What is not clear why assigning 1 to polymorphic variable i' gives the error.
Why this works:
id 1
while this one doesn't:
i' :: a
i' = 1
id i'
Should it be possible to assign a more specific value to a less specific and lose some type info if there are no issues?
This is a common misunderstanding. You probably have something in mind like, in a class-OO language,
class Object {};
class Num: Object { public: Num add(...){...} };
class Int: Num { int i; ... };
And then you would be able to use an Int value as the argument to a function that expects a Num argument, or a Num value as the argument to a function that expects an Object.
But that's not at all how Haskell's type classes work. Num is not a class of values (like, in the above example it would be the class of all values that belong to one of the subclasses). Instead, it's the class of all types that represent specific flavours of numbers.
How is that different? Well, a polymorphic literal like 1 :: Num a => a does not generate a specific Num value that can then be upcasted to a more general class. Instead, it expects the caller to first pick a concrete type in which you want to render the number, then generates the number immediately in that type, and afterwards the type never changes.
In other words, a polymorphic value has an implicit type-level argument. Whoever wants to use i needs to do so in a context where both
It is unambiguous what type a should be used. (It doesn't necessarily need to be fixed right there: the caller could also itself be a polymorphic function.)
The compiler can prove that this type a has a Num instance.
In C++, the analogue of Haskell typeclasses / polymorphic literal is not [sub]classes and their objects, but instead templates that are constrained to a concept:
#include <concepts>
template<typename A>
concept Num = std::constructible_from<A, int>; // simplified
template<Num A>
A poly_1() {
return 1;
}
Now, poly_1 can be used in any setting that demands a type which fulfills the Num concept, i.e. in particular a type that is constructible_from an int, but not in a context which requires some other type.
(In older C++ such a template would just be duck-typed, i.e. it's not explicit that it requires a Num setting but the compiler would just try to use it as such and then give a type error upon noticing that 1 can't be converted to the specified type.)
tl;dr
A value i' declared as i' :: a must be usable¹ in place of any other value, with no exception. 1 is no such a value, as it can't be used, say, where a String is expected, just to make one example.
Longer version
Let's start form a less uncontroversial scenario where you do need a type constraint:
plus :: a -> a -> a
plus x y = x + y
This does not compile, because the signature is equivalent to plus :: forall a. a -> a -> a, and it is plainly not true that the RHS, x + y, is meaningful for any common type a that x and y are inhabitants of. So you can fix the above by providing a constraint guaranteeing that + is possible between two as, and you can do so by putting Num a => right after :: (or even by giving up on polymorphic types and just change a to Int).
But there are functions that don't require any constraints on their arguments. Here's three of them:
id :: a -> a
id x = x
const :: a -> b -> a
const x _ = x
Data.Tuple.swap :: (a, b) -> (b, a)
Data.Tuple.swap (a, b) = (b, a)
You can pass anything to these functions, and they'll always work, because their definitions make no assumption whatsoever on what can be done with those objects, as they just shuffle/ditch them.
Similarly,
i' :: a
i' = 1
cannot compile because it's not true that 1 can represent a value of any type a. It can't represent a String, for instance, whereas the signature i' :: a is expressing the idea that you can put i' in any place, e.g. where a Int is expected, as much as where a generic Num is expected, or where a String is expected, and so on.
In other words, the above signature says that you can use i' in both of these statements:
j = i' + 1
k = i' ++ "str"
So the question is: just like we found some functions that have signatures not constraining their arguments in any way, do we have a value that inhabits every single type you can think of?
Yes, there are some values like that, and here are two of them:
i' :: a
i' = error ""
j' :: a
j' = undefined
They're all "bottoms", or ⊥.
(¹) By "usable" I mean that when you write it in some place where the code compiles, the code keeps compiling.
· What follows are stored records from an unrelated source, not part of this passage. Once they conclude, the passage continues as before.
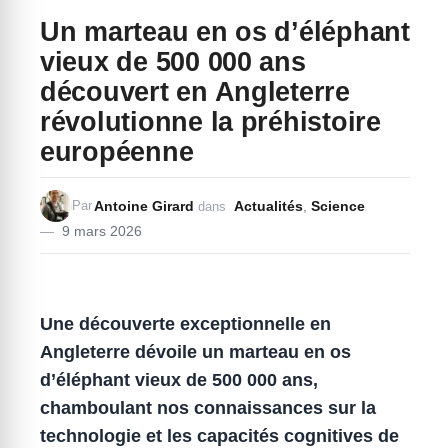
Un marteau en os d’éléphant
vieux de 500 000 ans
découvert en Angleterre
révolutionne la préhistoire
européenne
Antoine Girard
Actualités
,
Science
Par
dans
9 mars 2026
Une découverte exceptionnelle en
Angleterre dévoile un marteau en os
d’éléphant vieux de 500 000 ans,
chamboulant nos connaissances sur la
technologie et les capacités cognitives de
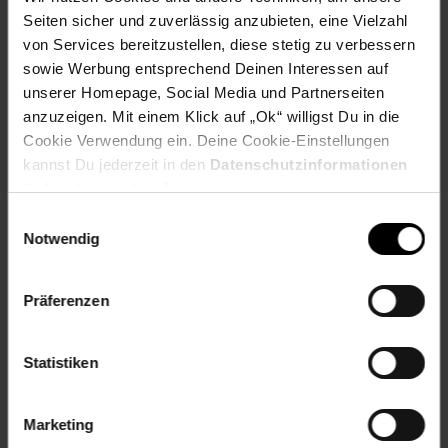
Seiten sicher und zuverlässig anzubieten, eine Vielzahl
von Services bereitzustellen, diese stetig zu verbessern
Fußzeile
Weitere Online-Angebote
sowie Werbung entsprechend Deinen Interessen auf
unserer Homepage, Social Media und Partnerseiten
Netto Reisen
TV-Shop
Weinwelt
anzuzeigen. Mit einem Klick auf „Ok“ willigst Du in die
Cookie Verwendung ein. Deine Cookie-Einstellungen
kannst Du jederzeit in den
Datenschutzinformationen
ändern bzw. widerrufen.
Einwilligungsauswahl
Notwendig
Rezeptwelt
NettoKOM
Karriere
Präferenzen
Statistiken
15€
**
Marketing
Newsletter Anmeldung
Abonniere unseren
Newsletter
und sichere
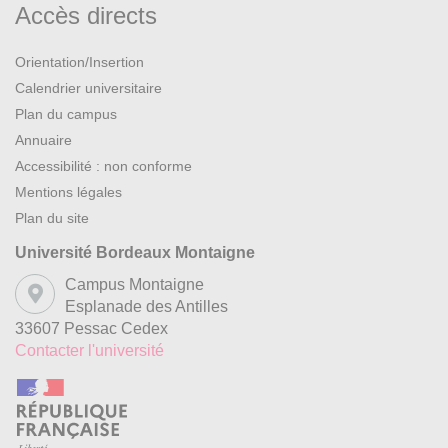
Accès directs
Orientation/Insertion
Calendrier universitaire
Plan du campus
Annuaire
Accessibilité : non conforme
Mentions légales
Plan du site
Université Bordeaux Montaigne
Campus Montaigne
Esplanade des Antilles
33607 Pessac Cedex
Contacter l'université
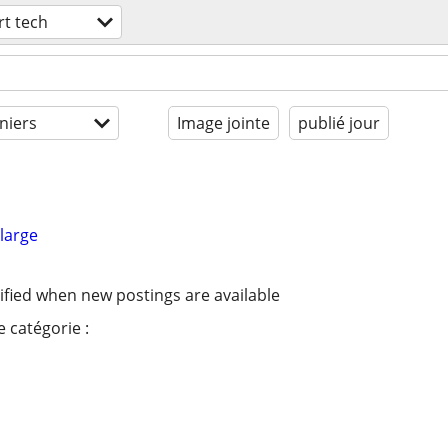
t tech
niers
Image jointe
publié jour
large
ified when new postings are available
 catégorie :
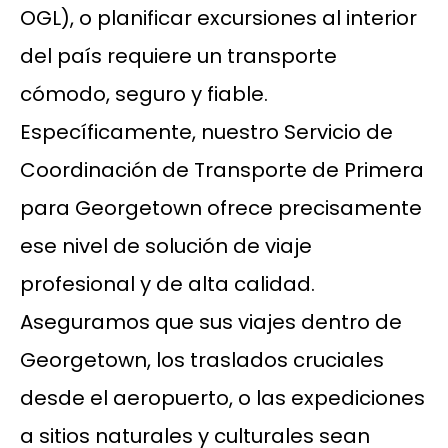
OGL), o planificar excursiones al interior
del país requiere un transporte
cómodo, seguro y fiable.
Específicamente, nuestro Servicio de
Coordinación de Transporte de Primera
para Georgetown ofrece precisamente
ese nivel de solución de viaje
profesional y de alta calidad.
Aseguramos que sus viajes dentro de
Georgetown, los traslados cruciales
desde el aeropuerto, o las expediciones
a sitios naturales y culturales sean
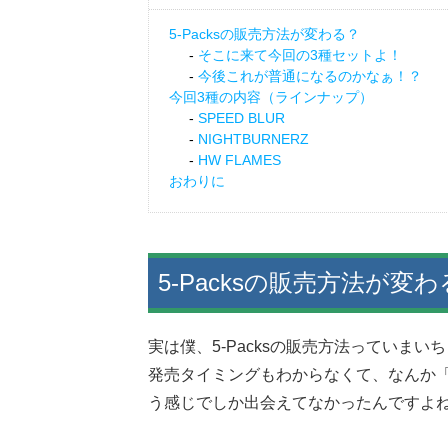
5-Packsの販売方法が変わる？
そこに来て今回の3種セットよ！
今後これが普通になるのかなぁ！？
今回3種の内容（ラインナップ）
SPEED BLUR
NIGHTBURNERZ
HW FLAMES
おわりに
5-Packsの販売方法が変
実は僕、5-Packsの販売方法っていま
発売タイミングもわからなくて、なんか
う感じでしか出会えてなかったんですよ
Haskell Show type class in a function

I have a function
mySucc :: (Enum a, Bounded a, Eq a, Show a) => a -> Maybe a
mySucc int
| int == maxBound = Nothing
| otherwise = Just $ succ int
When I want to print the output of this function in ghci, Haskell seems to be confused as to which instance of Show to use. Why is that? Shouldn't Haskell automatically resolve a's type during runtime and use it's Show?
My limited understanding of type class is that, if you mention a type (in my case a) and say that it belongs to a type class (Show), Haskell should automatically resolve the type. Isn't that how it resolves Bounded, Enum and Eq? Please correct me if my understanding is wrong.
Shouldn't Haskell automatically resolve a's type during runtime and use it's Show?
Generally speaking, types don't exist at runtime. The compiler typechecks your code, resolves any polymorphism, and then erases the types. But, this is kind of orthogonal to your main question.
My limited understanding of type class is that, if you mention a type (in my case a) and say that it belongs to a type class (Show), Haskell should automatically resolve the type
No. The compiler will automatically resolve the instance. What that means is, you don't need to explicitly pass a showing-method into your function. For example, instead of the function
showTwice :: Show a => a -> String
showTwice x = show x ++ show x
you could have a function that doesn't use any typeclass
showTwice' :: (a -> String) -> a -> String
showTwice' show' x = show' x ++ show' x
which can be used much the same way as showTwice if you give it the standard show as the first argument. But that argument would need to be manually passed around at each call site. That's what you can avoid by using the type class instead, but this still requires the type to be known first.
(Your mySucc doesn't actually use show in any way at all, so you might as well omit the Show a constraint completely.)
When your call to mySucc appears in a larger expression, chances are the type will in fact also be inferred automatically. For example, mySucc (length "bla") will use a ~ Int, because the result of length is fixed to Int; or mySucc 'y' will use a ~ Char. However, if all the subexpressions are polymorphic (and in Haskell, even number literals are polymorphic), then the compiler won't have any indication what type you actually want. In that case you can always specify it explicitly, either in the argument
> mySucc (3 :: Int)
Just 4
or in the result
> mySucc 255 :: Maybe Word8
Nothing
Are you writing mySucc 1? In this case, you get a error because 1 literal is a polymorphic value of type Num a => a.
Try calling mySucc 1 :: Maybe Int and it will work.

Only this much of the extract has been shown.